> _Task instructions_:
While reading through the material below, copy each line that holds the word "apparel".

> _Data section_:

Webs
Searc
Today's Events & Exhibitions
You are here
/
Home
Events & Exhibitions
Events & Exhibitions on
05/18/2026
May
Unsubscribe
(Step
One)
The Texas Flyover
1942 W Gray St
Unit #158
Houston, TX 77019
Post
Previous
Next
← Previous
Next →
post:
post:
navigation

---

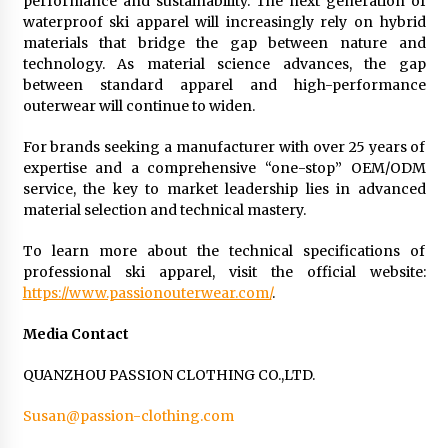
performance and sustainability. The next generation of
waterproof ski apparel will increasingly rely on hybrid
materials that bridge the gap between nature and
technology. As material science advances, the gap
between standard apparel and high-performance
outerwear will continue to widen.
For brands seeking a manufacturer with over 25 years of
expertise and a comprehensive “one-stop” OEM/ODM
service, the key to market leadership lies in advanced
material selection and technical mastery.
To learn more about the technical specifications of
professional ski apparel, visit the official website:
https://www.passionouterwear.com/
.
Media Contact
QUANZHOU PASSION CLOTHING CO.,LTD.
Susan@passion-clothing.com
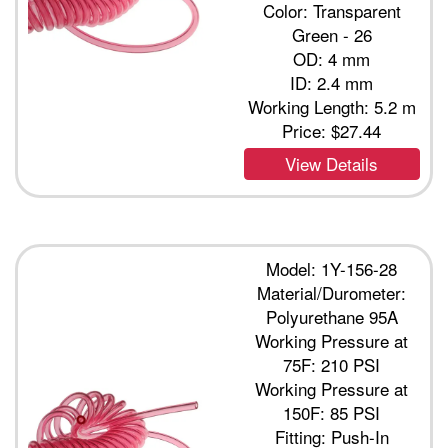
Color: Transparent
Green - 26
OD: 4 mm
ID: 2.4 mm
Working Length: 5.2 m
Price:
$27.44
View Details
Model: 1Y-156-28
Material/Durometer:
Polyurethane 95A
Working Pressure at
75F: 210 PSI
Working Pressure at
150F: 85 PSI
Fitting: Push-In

> _Solution to this exercise_:
waterproof ski apparel will increasingly rely on hybrid
between standard apparel and high-performance
professional ski apparel, visit the official website:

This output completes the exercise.